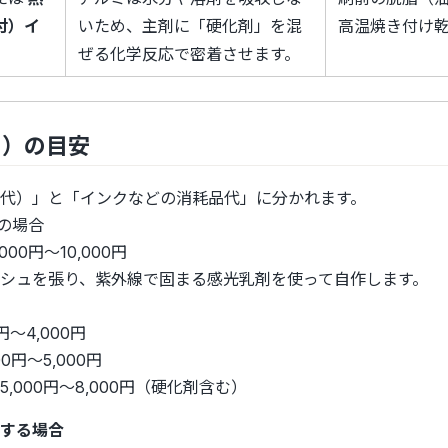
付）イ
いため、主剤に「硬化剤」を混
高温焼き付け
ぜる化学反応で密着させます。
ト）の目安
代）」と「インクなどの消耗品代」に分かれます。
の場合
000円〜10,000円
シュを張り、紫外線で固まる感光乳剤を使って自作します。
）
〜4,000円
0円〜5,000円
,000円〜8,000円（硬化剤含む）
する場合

##############################

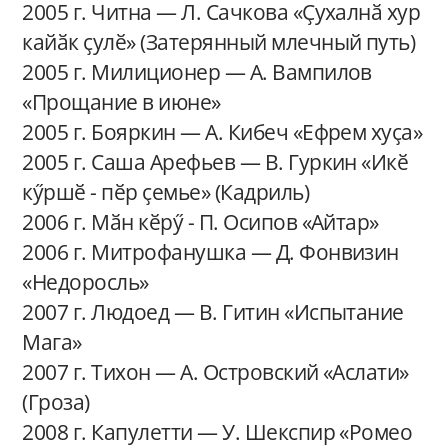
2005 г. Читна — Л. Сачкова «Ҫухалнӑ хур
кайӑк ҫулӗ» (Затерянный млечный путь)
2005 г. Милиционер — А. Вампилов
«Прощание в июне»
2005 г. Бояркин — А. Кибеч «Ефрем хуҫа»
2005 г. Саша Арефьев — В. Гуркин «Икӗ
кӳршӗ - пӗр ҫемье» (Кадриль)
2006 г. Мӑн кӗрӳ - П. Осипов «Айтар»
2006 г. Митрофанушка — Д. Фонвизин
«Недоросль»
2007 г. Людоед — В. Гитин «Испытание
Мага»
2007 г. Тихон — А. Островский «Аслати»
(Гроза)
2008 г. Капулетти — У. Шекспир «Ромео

##############################

> _WHAT YOU HAVE TO DO_
In the entries above, the lines from the one bearing "2005 г. Милиционер — А. Вампилов" up to and including the one bearing "2008 г. Капулетти" should be transcribed exactly; no other line is wanted.

> _RESULT OF THIS EXERCISE_
2005 г. Милиционер — А. Вампилов
«Прощание в июне»
2005 г. Бояркин — А. Кибеч «Ефрем хуҫа»
2005 г. Саша Арефьев — В. Гуркин «Икӗ
кӳршӗ - пӗр ҫемье» (Кадриль)
2006 г. Мӑн кӗрӳ - П. Осипов «Айтар»
2006 г. Митрофанушка — Д. Фонвизин
«Недоросль»
2007 г. Людоед — В. Гитин «Испытание
Мага»
2007 г. Тихон — А. Островский «Аслати»
(Гроза)
2008 г. Капулетти — У. Шекспир «Ромео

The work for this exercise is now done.